**Work to complete**
Look for "停止显示此广告" in each line of the records, and copy the lines that have it.

**Data for processing**
◆ ◆ ◆ ◆
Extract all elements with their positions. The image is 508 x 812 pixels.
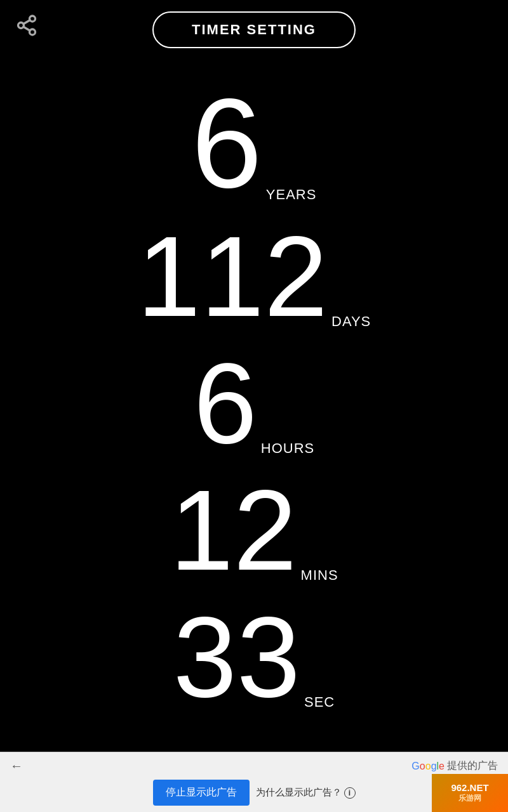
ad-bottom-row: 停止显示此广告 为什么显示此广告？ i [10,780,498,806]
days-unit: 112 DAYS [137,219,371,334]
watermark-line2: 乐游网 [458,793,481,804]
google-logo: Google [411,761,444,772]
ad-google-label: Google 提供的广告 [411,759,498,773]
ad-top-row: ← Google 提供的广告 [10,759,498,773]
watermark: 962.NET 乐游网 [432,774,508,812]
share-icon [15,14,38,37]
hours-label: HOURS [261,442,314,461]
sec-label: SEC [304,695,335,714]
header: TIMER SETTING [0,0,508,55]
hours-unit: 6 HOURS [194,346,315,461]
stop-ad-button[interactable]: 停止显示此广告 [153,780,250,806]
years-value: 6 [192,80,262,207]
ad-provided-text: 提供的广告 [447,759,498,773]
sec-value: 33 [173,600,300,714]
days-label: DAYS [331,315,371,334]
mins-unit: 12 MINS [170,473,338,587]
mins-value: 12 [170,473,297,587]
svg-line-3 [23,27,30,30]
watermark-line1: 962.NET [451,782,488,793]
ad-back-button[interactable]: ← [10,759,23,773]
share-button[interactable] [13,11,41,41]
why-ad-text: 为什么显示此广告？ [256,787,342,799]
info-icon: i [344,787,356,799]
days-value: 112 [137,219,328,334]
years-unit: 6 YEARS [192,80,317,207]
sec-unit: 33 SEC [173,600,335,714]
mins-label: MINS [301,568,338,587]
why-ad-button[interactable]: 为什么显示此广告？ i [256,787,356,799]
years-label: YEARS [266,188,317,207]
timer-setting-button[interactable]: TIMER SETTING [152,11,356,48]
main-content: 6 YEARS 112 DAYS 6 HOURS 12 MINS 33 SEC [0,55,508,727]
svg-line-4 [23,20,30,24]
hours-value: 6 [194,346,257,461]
◆ ◆ ◆ ◆
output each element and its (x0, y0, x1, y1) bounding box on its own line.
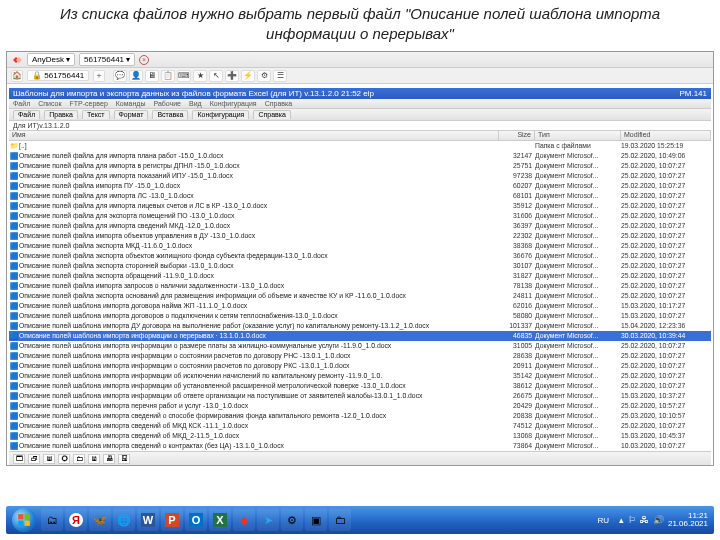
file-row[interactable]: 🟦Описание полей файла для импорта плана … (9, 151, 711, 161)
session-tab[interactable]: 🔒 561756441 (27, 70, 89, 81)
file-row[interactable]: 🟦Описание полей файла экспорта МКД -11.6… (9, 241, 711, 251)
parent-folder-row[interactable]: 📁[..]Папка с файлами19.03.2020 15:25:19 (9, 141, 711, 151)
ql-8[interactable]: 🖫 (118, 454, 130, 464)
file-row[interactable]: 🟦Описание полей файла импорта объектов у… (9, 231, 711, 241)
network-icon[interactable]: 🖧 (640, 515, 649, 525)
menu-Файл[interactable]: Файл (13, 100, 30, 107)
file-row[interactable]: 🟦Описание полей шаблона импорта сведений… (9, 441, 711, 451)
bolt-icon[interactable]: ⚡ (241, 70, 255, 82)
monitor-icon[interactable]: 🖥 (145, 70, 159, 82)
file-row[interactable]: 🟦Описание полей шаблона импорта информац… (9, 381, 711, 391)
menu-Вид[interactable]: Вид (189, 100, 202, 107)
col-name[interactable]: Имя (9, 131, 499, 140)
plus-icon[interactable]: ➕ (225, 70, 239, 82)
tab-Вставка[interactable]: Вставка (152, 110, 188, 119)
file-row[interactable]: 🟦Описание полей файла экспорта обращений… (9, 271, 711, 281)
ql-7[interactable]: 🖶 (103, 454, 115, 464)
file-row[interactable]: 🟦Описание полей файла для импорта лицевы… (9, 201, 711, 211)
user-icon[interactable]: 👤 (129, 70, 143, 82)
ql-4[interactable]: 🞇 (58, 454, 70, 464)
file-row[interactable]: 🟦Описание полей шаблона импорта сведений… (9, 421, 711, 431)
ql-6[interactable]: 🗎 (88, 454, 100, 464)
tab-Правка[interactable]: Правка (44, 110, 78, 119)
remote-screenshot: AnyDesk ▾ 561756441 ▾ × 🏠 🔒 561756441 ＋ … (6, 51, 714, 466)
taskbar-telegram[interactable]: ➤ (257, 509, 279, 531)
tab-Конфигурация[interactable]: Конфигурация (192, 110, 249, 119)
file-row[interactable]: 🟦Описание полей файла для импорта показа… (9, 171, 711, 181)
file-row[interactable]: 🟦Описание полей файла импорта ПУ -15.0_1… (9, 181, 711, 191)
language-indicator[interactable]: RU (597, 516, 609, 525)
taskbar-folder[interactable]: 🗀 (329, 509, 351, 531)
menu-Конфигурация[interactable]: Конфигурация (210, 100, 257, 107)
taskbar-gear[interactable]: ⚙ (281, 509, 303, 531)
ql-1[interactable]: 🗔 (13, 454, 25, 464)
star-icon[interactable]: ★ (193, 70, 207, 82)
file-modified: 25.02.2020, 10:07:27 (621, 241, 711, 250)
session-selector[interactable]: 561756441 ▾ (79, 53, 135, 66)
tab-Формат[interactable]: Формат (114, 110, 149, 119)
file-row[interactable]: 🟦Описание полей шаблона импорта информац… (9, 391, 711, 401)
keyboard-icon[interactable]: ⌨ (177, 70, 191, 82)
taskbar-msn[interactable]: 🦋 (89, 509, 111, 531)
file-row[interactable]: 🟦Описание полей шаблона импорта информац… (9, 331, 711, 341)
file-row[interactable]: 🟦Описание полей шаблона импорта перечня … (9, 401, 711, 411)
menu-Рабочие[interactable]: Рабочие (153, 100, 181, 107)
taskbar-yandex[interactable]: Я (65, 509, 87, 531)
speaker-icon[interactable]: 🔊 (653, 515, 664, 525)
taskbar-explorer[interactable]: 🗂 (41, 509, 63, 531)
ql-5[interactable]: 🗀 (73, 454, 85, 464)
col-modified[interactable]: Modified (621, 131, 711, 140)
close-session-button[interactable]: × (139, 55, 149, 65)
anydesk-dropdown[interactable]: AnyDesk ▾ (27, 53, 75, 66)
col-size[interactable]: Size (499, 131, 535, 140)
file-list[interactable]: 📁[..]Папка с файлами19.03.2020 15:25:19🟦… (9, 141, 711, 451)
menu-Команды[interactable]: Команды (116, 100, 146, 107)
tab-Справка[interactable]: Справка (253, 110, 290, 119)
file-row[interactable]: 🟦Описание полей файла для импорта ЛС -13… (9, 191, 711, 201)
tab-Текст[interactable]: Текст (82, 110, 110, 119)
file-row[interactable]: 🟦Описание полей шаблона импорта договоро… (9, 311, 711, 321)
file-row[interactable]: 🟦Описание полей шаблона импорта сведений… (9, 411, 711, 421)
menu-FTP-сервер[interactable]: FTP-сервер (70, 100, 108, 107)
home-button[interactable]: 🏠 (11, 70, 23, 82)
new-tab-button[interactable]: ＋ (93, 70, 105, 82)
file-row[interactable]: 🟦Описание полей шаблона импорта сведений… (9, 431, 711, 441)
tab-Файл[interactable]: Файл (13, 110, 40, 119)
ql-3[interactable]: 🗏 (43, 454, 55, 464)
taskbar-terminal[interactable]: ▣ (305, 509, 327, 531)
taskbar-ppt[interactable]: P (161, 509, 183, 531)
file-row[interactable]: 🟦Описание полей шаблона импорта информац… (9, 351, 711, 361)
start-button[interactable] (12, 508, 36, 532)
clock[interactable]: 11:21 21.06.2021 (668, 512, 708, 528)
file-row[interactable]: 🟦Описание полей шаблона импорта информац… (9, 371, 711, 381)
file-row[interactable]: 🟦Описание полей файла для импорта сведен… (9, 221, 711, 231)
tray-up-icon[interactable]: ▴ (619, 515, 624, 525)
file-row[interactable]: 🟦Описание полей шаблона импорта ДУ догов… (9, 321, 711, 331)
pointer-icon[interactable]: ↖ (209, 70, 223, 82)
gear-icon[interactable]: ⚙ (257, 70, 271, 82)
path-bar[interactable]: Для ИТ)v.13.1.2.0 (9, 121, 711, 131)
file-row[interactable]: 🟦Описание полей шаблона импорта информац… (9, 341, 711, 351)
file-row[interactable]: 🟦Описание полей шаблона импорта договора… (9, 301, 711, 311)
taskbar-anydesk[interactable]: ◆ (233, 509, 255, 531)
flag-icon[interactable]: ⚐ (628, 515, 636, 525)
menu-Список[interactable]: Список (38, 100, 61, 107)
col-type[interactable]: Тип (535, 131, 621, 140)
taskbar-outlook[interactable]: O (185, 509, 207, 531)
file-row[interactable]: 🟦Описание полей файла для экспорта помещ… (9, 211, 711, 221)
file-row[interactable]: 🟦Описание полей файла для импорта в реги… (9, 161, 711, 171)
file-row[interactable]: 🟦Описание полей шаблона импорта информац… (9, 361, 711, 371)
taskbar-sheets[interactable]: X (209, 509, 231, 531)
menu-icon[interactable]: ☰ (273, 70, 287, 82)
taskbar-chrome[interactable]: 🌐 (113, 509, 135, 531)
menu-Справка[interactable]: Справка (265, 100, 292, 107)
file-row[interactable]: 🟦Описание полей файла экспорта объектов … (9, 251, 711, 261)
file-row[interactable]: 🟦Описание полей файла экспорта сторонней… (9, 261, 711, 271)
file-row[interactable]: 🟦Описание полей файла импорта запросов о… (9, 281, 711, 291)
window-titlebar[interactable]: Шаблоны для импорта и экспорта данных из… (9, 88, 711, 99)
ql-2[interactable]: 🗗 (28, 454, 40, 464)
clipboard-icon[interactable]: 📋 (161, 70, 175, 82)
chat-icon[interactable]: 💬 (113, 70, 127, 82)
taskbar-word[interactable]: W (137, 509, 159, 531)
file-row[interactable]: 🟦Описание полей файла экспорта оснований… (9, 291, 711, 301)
◆ ◆ ◆ ◆
**Result for this task**
ad-bottom-row: 停止显示此广告 为什么显示此广告？ i [10,780,498,806]
stop-ad-button[interactable]: 停止显示此广告 [153,780,250,806]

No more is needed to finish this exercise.